– GORILLA, MANCHESTER –
Rowdy Black Lips enter the stage among chilly gusts and misty fog, perfect set for their opening track ‘Sea Of Blasphemy’. “Sea of vandal/Lost my candle…”. Pure classic garage, with broken bones, glass effects and everything.
This gig at Manchester’s Gorilla is their only show in the North of the UK, so the forecast says it’s gonna be fun. Garage Fun.
The Atlanta, GA outfit is keen on choosing not-the-most-common places to perform in, so we must be proud of choosing the always exotic Manchester.
The four of them (Cole Alexander –guitar, vocals; Jared Swilley –bass, vocals; Jack Hines –guitar; Joe Bradley-drums, vocals) seem to ask for more to the man on the decks. Louder, louder!
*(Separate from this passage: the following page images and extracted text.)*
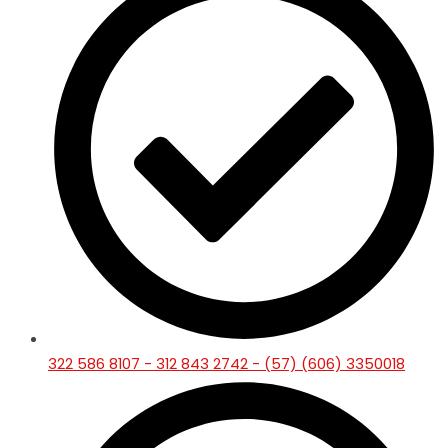
322 586 8107 - 312 843 2742 - (57) (606) 3350018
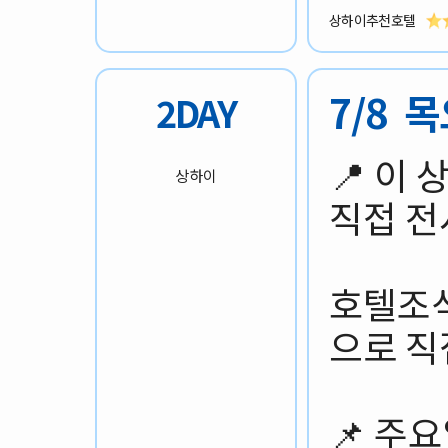
상하이추천호텔
7/8 
2DAY
📍 이
상하이
직접 전
호텔조식
으로 직
📌 주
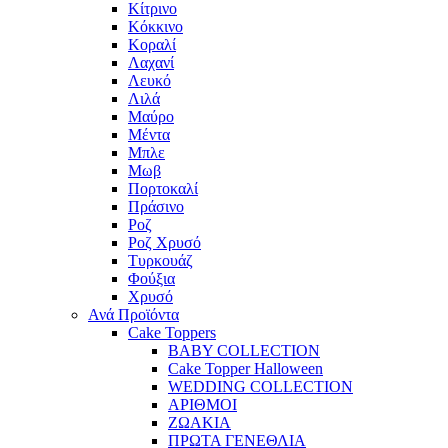
Κίτρινο
Κόκκινο
Κοραλί
Λαχανί
Λευκό
Λιλά
Μαύρο
Μέντα
Μπλε
Μωβ
Πορτοκαλί
Πράσινο
Ροζ
Ροζ Χρυσό
Τυρκουάζ
Φούξια
Χρυσό
Ανά Προϊόντα
Cake Toppers
BABY COLLECTION
Cake Topper Halloween
WEDDING COLLECTION
ΑΡΙΘΜΟΙ
ΖΩΑΚΙΑ
ΠΡΩΤΑ ΓΕΝΕΘΛΙΑ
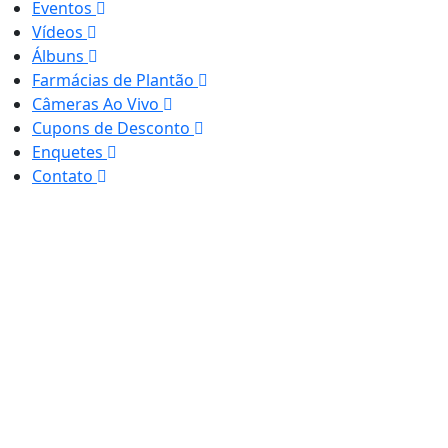
Eventos
Vídeos
Álbuns
Farmácias de Plantão
Câmeras Ao Vivo
Cupons de Desconto
Enquetes
Contato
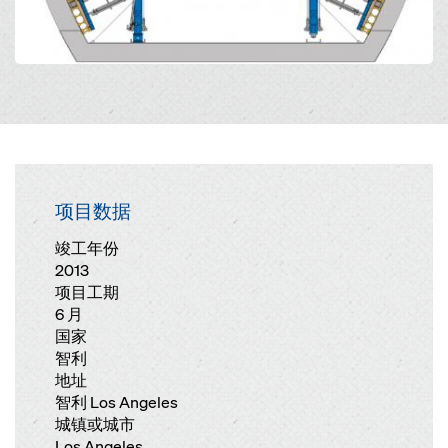
项目数据
竣工年份
2013
项目工期
6 月
国家
智利
地址
智利 Los Angeles
城镇或城市
Los Angeles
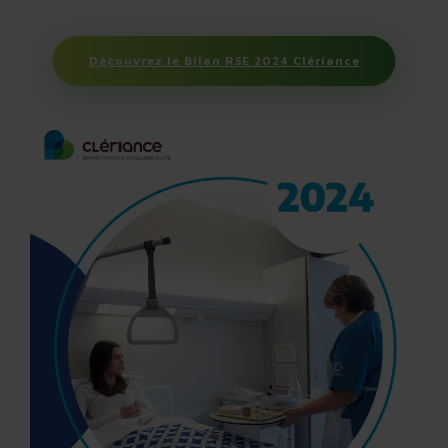
Découvrez le Bilan RSE 2024 Clériance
The mosh-pit is already insane and it’s a sea of teen vandals, a wave out of control – and that’s exactly what is meant to be and the less you can expect from a Labios Negros’ gig.
Second song ‘Modern Art’ is a smashing pop masterpiece that adds more fuel and squeezes our minds with its spooky underlying melody. These cheeky handsome guys with their Zambia scarves, cool caps and rockabilly sleeves claim to be “not musicians but entertainers”, bassist Swilley once said.
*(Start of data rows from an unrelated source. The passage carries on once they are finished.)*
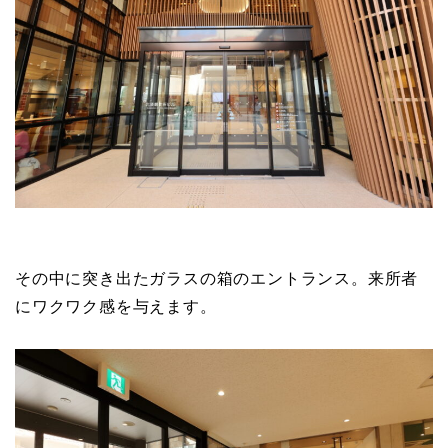
その中に突き出たガラスの箱のエントランス。来所者
にワクワク感を与えます。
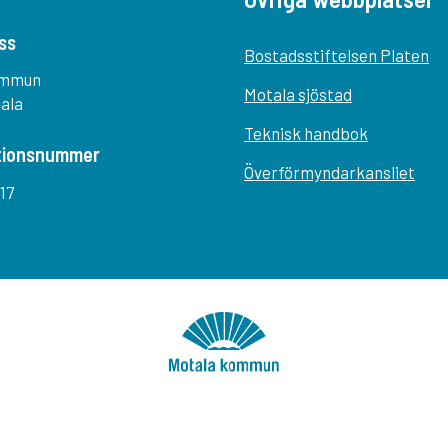
ss
Bostadsstiftelsen Platen
ommun
Motala sjöstad
tala
Teknisk handbok
tionsnummer
Överförmyndarkansliet
17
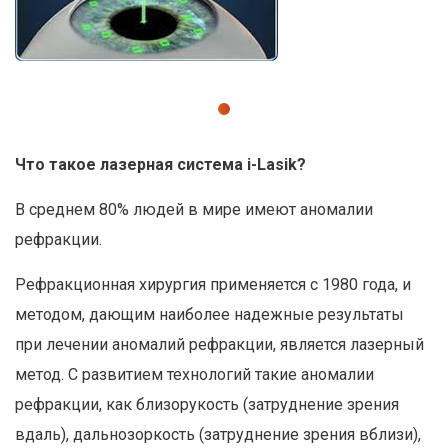
Что такое лазерная система i-Lasik?
В среднем 80% людей в мире имеют аномалии
рефракции.
Рефракционная хирургия применяется с 1980 года, и
методом, дающим наиболее надежные результаты
при лечении аномалий рефракции, является лазерный
метод. С развитием технологий такие аномалии
рефракции, как близорукость (затруднение зрения
вдаль), дальнозоркость (затруднение зрения вблизи),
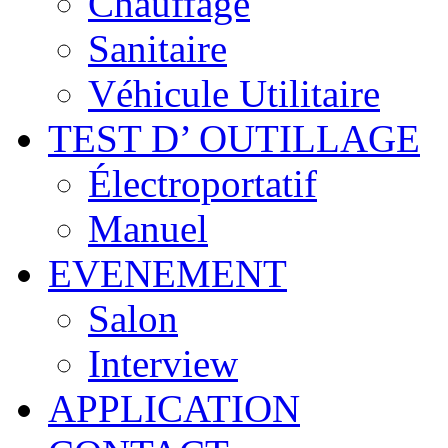
Chauffage
Sanitaire
Véhicule Utilitaire
TEST D’ OUTILLAGE
Électroportatif
Manuel
EVENEMENT
Salon
Interview
APPLICATION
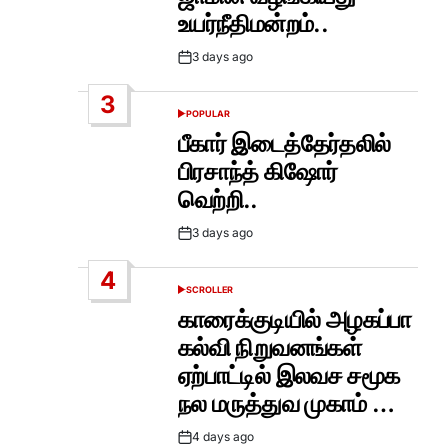
உயர்நீதிமன்றம்..
3 days ago
Post
Date
3
POPULAR
POSTED
IN
பீகார் இடைத்தேர்தலில்
பிரசாந்த் கிஷோர்
வெற்றி..
3 days ago
Post
Date
4
SCROLLER
POSTED
IN
காரைக்குடியில் அழகப்பா
கல்வி நிறுவனங்கள்
ஏற்பாட்டில் இலவச சமூக
நல மருத்துவ முகாம் …
4 days ago
Post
‘Family Tree’ arrives just in time to join the fresh air gusts that keep the feverish crowd cool. “It feels so cold/Walk with me…”. A raw and straightforward tune from the Arabia Mountain album (2011), produced by the super cool and stylish Mark Ronson, under the wing of Vice Records, the label that has launched the band’s last four albums.
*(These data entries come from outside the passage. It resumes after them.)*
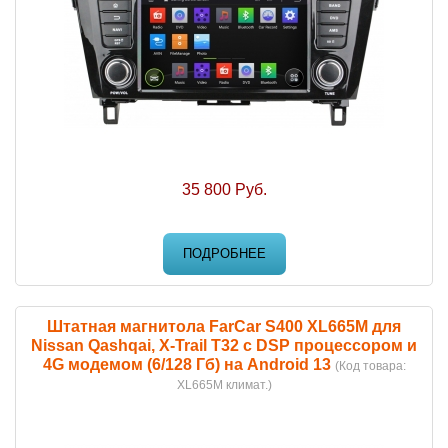
35 800 Руб.
ПОДРОБНЕЕ
Штатная магнитола FarCar S400 XL665M для
Nissan Qashqai, X-Trail T32 с DSP процессором и
4G модемом (6/128 Гб) на Android 13
(Код товара:
XL665M климат.
)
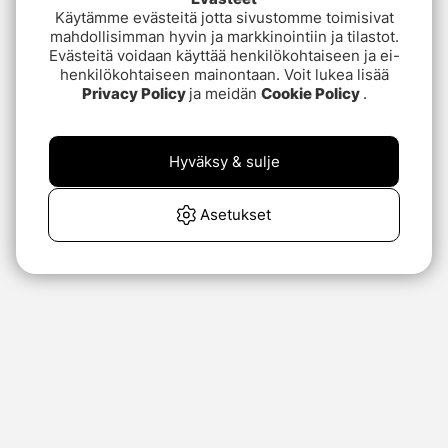
Käytämme evästeitä jotta sivustomme toimisivat
mahdollisimman hyvin ja markkinointiin ja tilastot.
Evästeitä voidaan käyttää henkilökohtaiseen ja ei-
henkilökohtaiseen mainontaan. Voit lukea lisää
Privacy Policy
ja meidän
Cookie Policy
.
Hyväksy & sulje
Asetukset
They play fast and loud, as any punk-rock show should be. They leave their guts and sweat on the stage and that’s already worth your ticket. ‘Justice After All’ chills out the wild kids a bit – just a bit. The song belongs to their latest album, Underneath The Rainbow (2014), and it could be labelled as a trite ‘mature’. This new material could also explain the more relaxed vibes of their live shows. It doesn’t seem to be the “violence” of the early days any more. Neither the “nudity, vomit and other antics” that inevitably caught the media eye. Anyway, Swilley justified the passionate crowd very well in an interview with Westword.com: “Young dudes that aren’t getting sex very often like to smash shit. Even if they are getting sex, they like smashing shit”. Loud and clear.
‘Dirty Hands’ is an obviously Ramonian sweet rotten ballad that drives the crowd mad again with a busy stage diving. Flashing lights. More fog. Hormons. Fluids. Meet the perfect storm. ‘O Katrina’, what an insanely catchy and well-meaning tune! “O Katrina why you gotta be mean/You broke my heart way down in New Orleans.”
Cole Alexander is at times off pitch while performing ‘Drive By Buddy’ but it doesn’t matter, really. Superb final instrumental part. By the way, welcome back to guitarist Jack Hines after being away from the band for a decade. He’s back since now former guitarist Ian St. Pe decided to quit after ten years (2004-2014) of duly service to the band, apparently to go solo –although sharp-as-a-tack Jared Swilley points to the wife-kids-dogs-settled-down-life theory.
After a mind-blowing ‘Drugs’, ‘Boys In The Wood’ is a beautifully performed garage blues. Drummer Joe Bradley is lead singer in ‘Make It’, a reloaded folkie song, and he even makes funny sound effects and weird canned laughter. Galloping and absorbing ‘Not A Problem’ is gorgeously dressed with almost shamanic shouts tailored for any teenager: “They can’t tell me/what I can and cannot do.”
After a ridiculously punk ‘Stranger’, tunes like ‘Stuck In My Mind’ places them somewhere between a polished Ramones and a raw protoCramps. A brief pop truce -‘Smiling’, ‘Raw Meat’, before what happens next with final ‘Bad Kids’: EPIC stage invasion! Nothing to be envious of the largely comented one at London’s Heaven back in 2008.
There’s a soothing encore of two more songs before they disappear. “That’s our mission. We’re into procreation. We make people want to fuck and we make people want to drink. Sometimes we make people want to fight. But that’s human nature and I think we are human nature and we don’t care about anything in between”*. Mission: complete.